A crítica e ensaísta destaca a atualidade de Carolina:

Passadas seis décadas de publicação, a sua primeira obra publicada permanece significando o nosso real, as fraturas da cidade, as desigualdades e violências intrínsecas ao sistema capitalista, a luta incessante pela vida, pela voz, pelo futuro — cotidiana para todos aqueles que são vistos como margem, como despejo.

Tive a honra de escrever as notas dessa edição. Preparei 91, número adequado, levando em consideração muitas referências à política e à história do Brasil que certamente seriam ignoradas pelo público estrangeiro. A edição corrente da Ática, para brasileiros, já apresentava 49 notas. 

Anotei tudo o que estava na edição brasileira, às vezes divergindo. Por exemplo: Carolina Maria de Jesus informa que achou no lixo "batata solsa". A edição antiga dizia que a autora tinha achado uma batata salsa, isto é, salgada. Entendi que ela achou uma batata salsa, ou seja, baroa (ou mandioquinha). 

Depois que fiz esse trabalho, a Ática, por iniciativa de Fabio Weintraub, que lá estava nessa época, lançou uma edição comemorativa dos 60 anos de Quarto de despejo, com uma fortuna crítica que vai de Alberto Moravia a Fernanda Miranda, que apresentou a edição portuguesa. Nessa nova edição, com 63 notas, adota-se o mesmo entendimento que tive sobre a batata.

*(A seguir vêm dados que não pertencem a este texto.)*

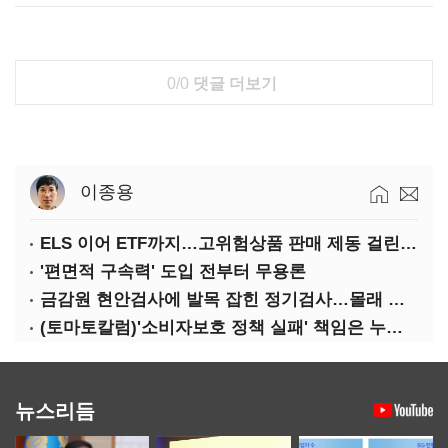
0/0
댓글 더보기
이종용
ELS 이어 ETF까지…고위험상품 판매 제동 걸린 은행
'편면적 구속력' 도입 전부터 무용론
금감원 현안검사에 발목 잡힌 정기검사…몰래 웃는 금융권
(토마토칼럼)'소비자보호 정책 실패' 책임은 누가 지나
뉴스리듬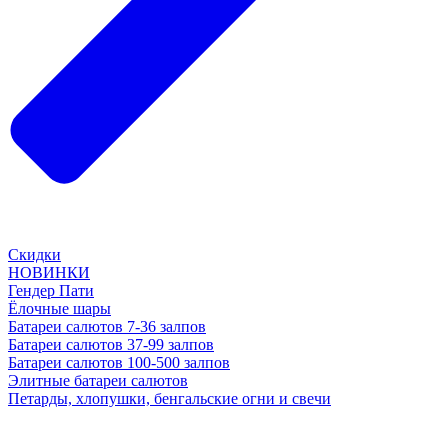
Скидки
НОВИНКИ
Гендер Пати
Ёлочные шары
Батареи салютов 7-36 залпов
Батареи салютов 37-99 залпов
Батареи салютов 100-500 залпов
Элитные батареи салютов
Петарды, хлопушки, бенгальские огни и свечи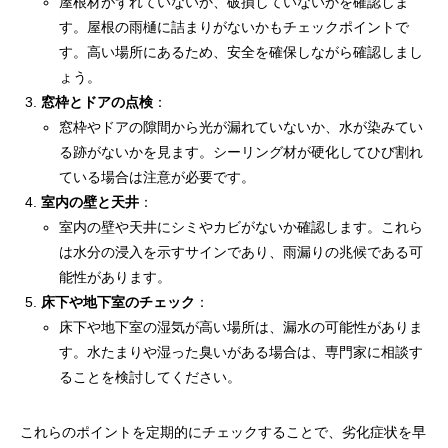
屋根材がずれていないか、破損していないかを確認しま
す。屋根の雨樋に詰まりがないかもチェックポイントで
す。高い場所にあるため、安全を確保しながら確認しまし
ょう。
窓枠とドアの点検
：
窓枠やドアの隙間から光が漏れていないか、水が染みてい
る跡がないかを見ます。シーリング材が硬化してひび割れ
ている場合は注意が必要です。
室内の壁と天井
：
室内の壁や天井にシミやカビがないか確認します。これら
は水分の浸入を示すサインであり、雨漏りの兆候である可
能性があります。
床下や地下室のチェック
：
床下や地下室の湿気が高い場所は、漏水の可能性がありま
す。水たまりや湿った臭いがある場合は、専門家に相談す
ることを検討してください。
これらのポイントを定期的にチェックすることで、劣化症状を早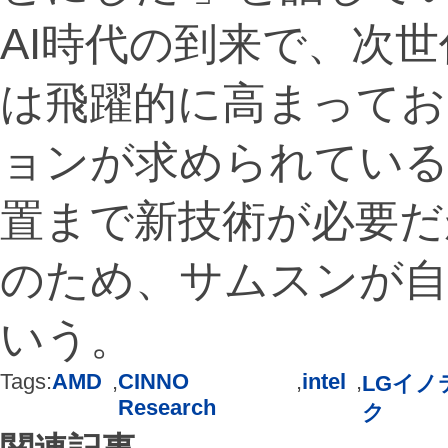
AI時代の到来で、次
は飛躍的に高まってお
ョンが求められている
置まで新技術が必要だ
のため、サムスンが
いう。
Tags:
AMD
,
CINNO
,
intel
,
LGイノ
Research
ク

Se a comida que ela encontrava no lixo exigiu alguma explicação, outro tipo de insalubridade me trouxe muito mais trabalho: os políticos que a escritora denunciava. Por exemplo, o "Dr. Osvaldo de Barros", que ela denominou de "falso filantropico de São Paulo", e que chamou um "carro de preso" para a autora, era o irmão de Ademar de Barros. Outros nomes, porém, tinham menor fama e exigiram-me mergulhar em periódicos e teses de história e na hemeroteca digital da Biblioteca Nacional (que os bolsonaristas não a destruam). 

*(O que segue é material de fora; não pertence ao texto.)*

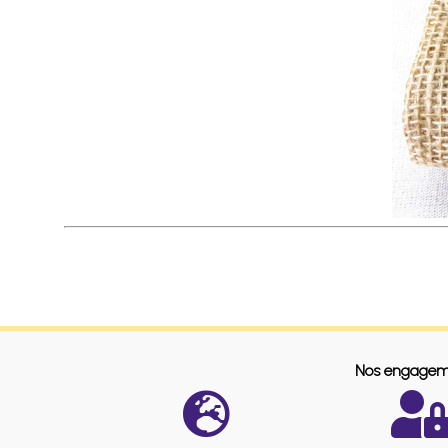
Nos engagem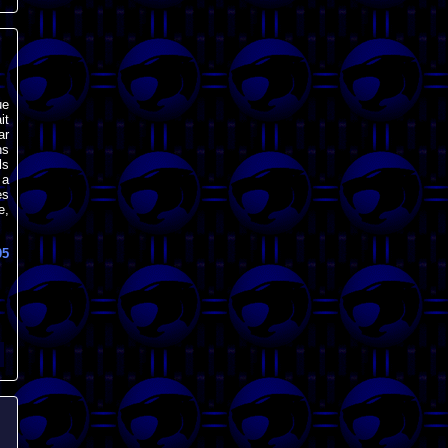
ue
it
ar
ns
ls
 a
es
e,
05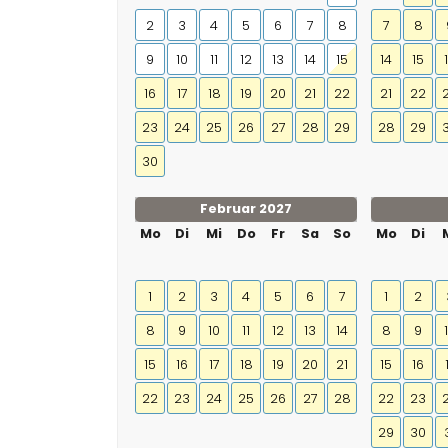
2
3
4
5
6
7
8
7
8
9
10
11
12
13
14
15
14
15
16
17
18
19
20
21
22
21
22
23
24
25
26
27
28
29
28
29
30
Februar 2027
Mo
Di
Mi
Do
Fr
Sa
So
Mo
Di
1
2
3
4
5
6
7
1
2
8
9
10
11
12
13
14
8
9
15
16
17
18
19
20
21
15
16
22
23
24
25
26
27
28
22
23
29
30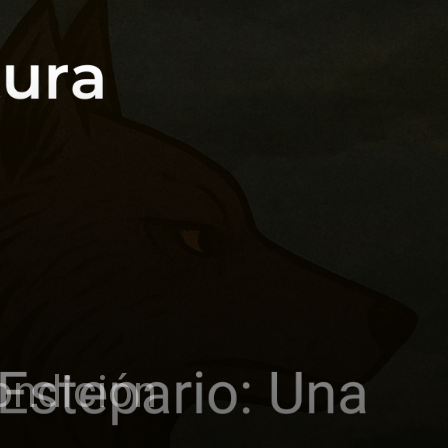
condición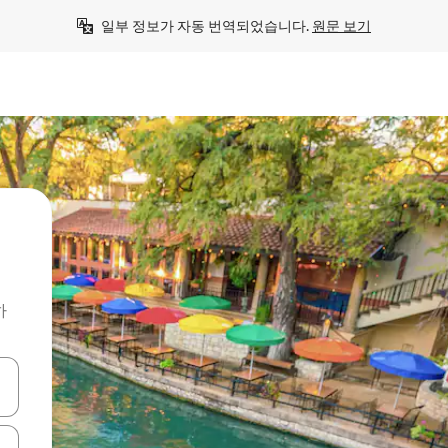
일부 정보가 자동 번역되었습니다. 
원문 보기
하
 또는 스와이프 동작으로 탐색하세요.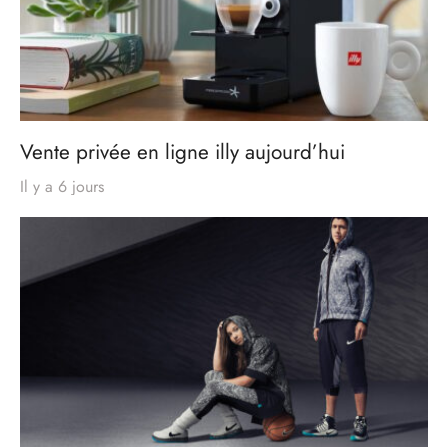
Vente privée en ligne illy aujourd’hui
Il y a 6 jours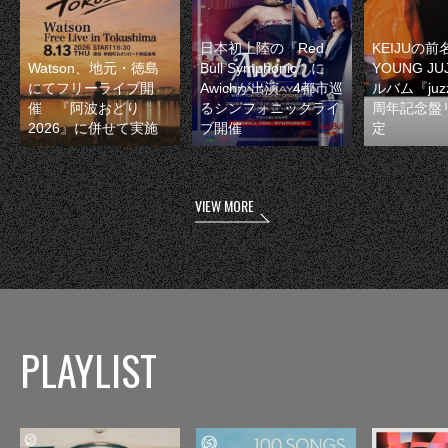
日本初上陸の『Red
KEIJUの
Watson、地元・徳島
Bull Symphonic』に
YOUNG JU
にてフリーライブ開
Awichが出演 4都市巡
ルバム『juzz
催 『阿波おどり
るシンフォニックライ
周年記念盤
2026』に併せて実施
ブ開催
定
VIEW MORE
PLAYLIST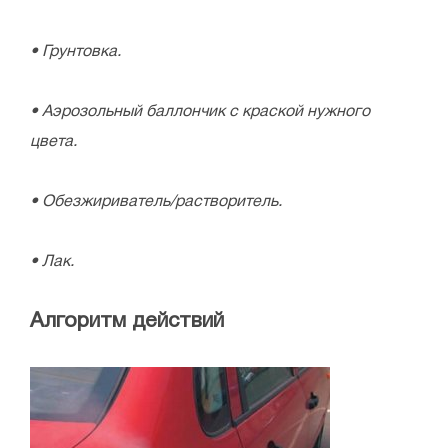
• Грунтовка.
• Аэрозольный баллончик с краской нужного
цвета.
• Обезжириватель/растворитель.
• Лак.
Алгоритм действий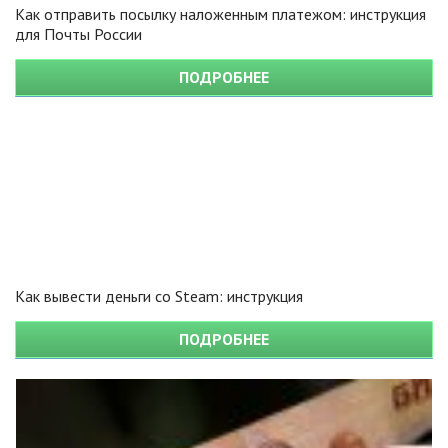
Как отправить посылку наложенным платежом: инструкция
для Почты России
ПОДРОБНЕЕ
Как вывести деньги со Steam: инструкция
ПОДРОБНЕЕ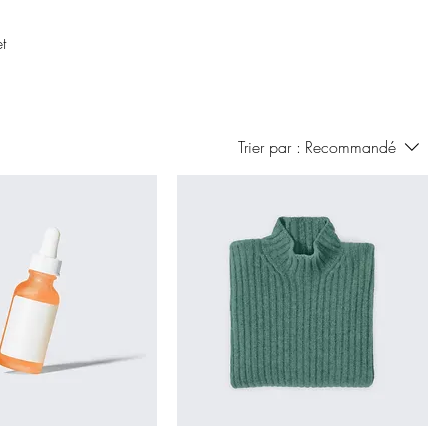
t
Trier par :
Recommandé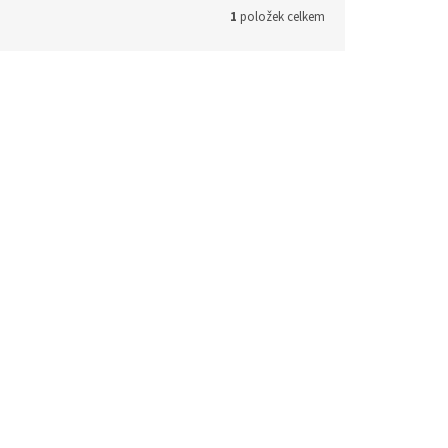
1
položek celkem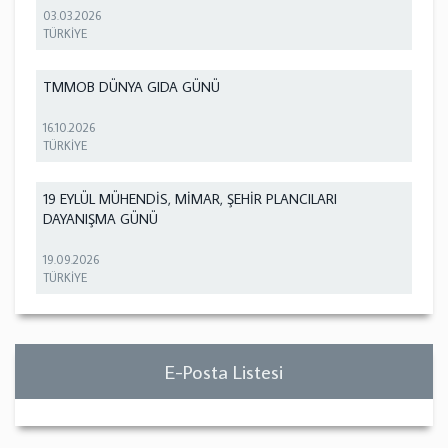
03.03.2026
TÜRKİYE
TMMOB DÜNYA GIDA GÜNÜ
16.10.2026
TÜRKİYE
19 EYLÜL MÜHENDİS, MİMAR, ŞEHİR PLANCILARI
DAYANIŞMA GÜNÜ
19.09.2026
TÜRKİYE
E-Posta Listesi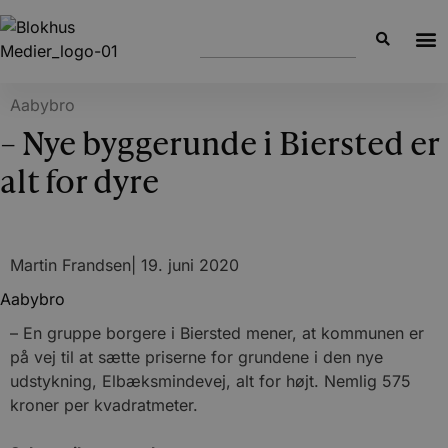
Aabybro
– Nye byggerunde i Biersted er
alt for dyre
Martin Frandsen
|
19. juni 2020
Aabybro
– En gruppe borgere i Biersted mener, at kommunen er
på vej til at sætte priserne for grundene i den nye
udstykning, Elbæksmindevej, alt for højt. Nemlig 575
kroner per kvadratmeter.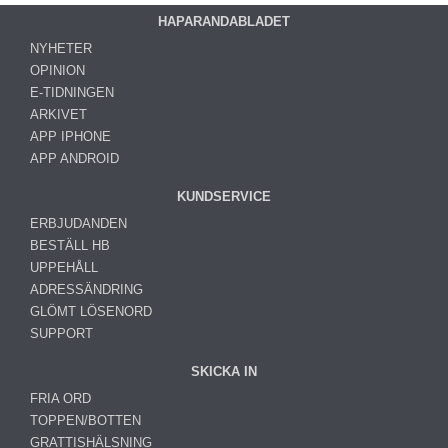
HAPARANDABLADET
NYHETER
OPINION
E-TIDNINGEN
ARKIVET
APP IPHONE
APP ANDROID
KUNDSERVICE
ERBJUDANDEN
BESTÄLL HB
UPPEHÅLL
ADRESSÄNDRING
GLÖMT LÖSENORD
SUPPORT
SKICKA IN
FRIA ORD
TOPPEN/BOTTEN
GRATTISHÄLSNING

Tive de ler as listas de candidatos e seus votos para identificar os políticos que faziam excursões pela Favela do Canindé. Foi interessante verificar quantos políticos que ela menciona se tornariam golpistas em 1964. Carolina detestava, por exemplo, Carlos Lacerda. 

Mas Lacerda estava no Rio de Janeiro. Em geral, ela tratava das figuras de São Paulo. Em primeiro de novembro de 1958, ela escreveu:

Quem lê o que o Dr. Adhemar disse nos jornais que foi com dor no coração que assinou o aumento, diz:

— O Adhemar está enganado. Ele não tem coração.

— Se o custo de vida continuar subindo até 1960 vamos ter revolução!

Era um exagero? Não exatamente, embora esse tipo de insurgência não tenha derrubado o poder. Tive de escrever uma pequena nota sobre a importância dos movimentos contra o custo de vida e a carestia nessa época, e como eles voltaram na década de 1970, em razão do desastre econômico e social gerado pela ditadura militar (agora o Brasil está revivendo o desastre que são os militares no poder). 

Tive a preocupação de manter as notas em tamanho econômico para não distrair o leitor do impacto do texto de Carolina Maria de Jesus. A mais longa ocorre por causa da menção a um crime cometido por uma policial do DOPS. Os portugueses, na mesma época, tinham a PIDE, mas eles estavam sob um regime fascista. Tive de explicar que "tanto a época de criação do DEOPS-SP quanto esta em que a autora escreveu (entre o fim da Era Vargas e o golpe de 1964) são períodos em que o regime político era considerado formalmente democrático."

Por sinal, há até pessoas que acham, embora insensatamente, que o Brasil continua "formalmente democrático" depois do golpe de 2016; se tivéssemos um momento de suspension of disbelief e aceitássemos essa tese, talvez fôssemos obrigados a dizer que a democracia é autorizada no Brasil por permitir, por exemplo (um entre incontáveis), que ocorra assédio policial a parlamentares negras, como ocorreu com Tainá de Paula no último 27 de maio no Rio de Janeiro: https://twitter.com/tainadepaularj/status/1398418880499011590

Carolina era uma mulher negra e sabia o que significava essa condição na sociedade brasileira. A partir do reconhecimento de si mesma, escreveu fazendo exigências do que chamamos hoje de direito à cidade e de direito à literatura, cruzando essas duas dimensões que, para teóricos desavisados, não teriam nada em comum.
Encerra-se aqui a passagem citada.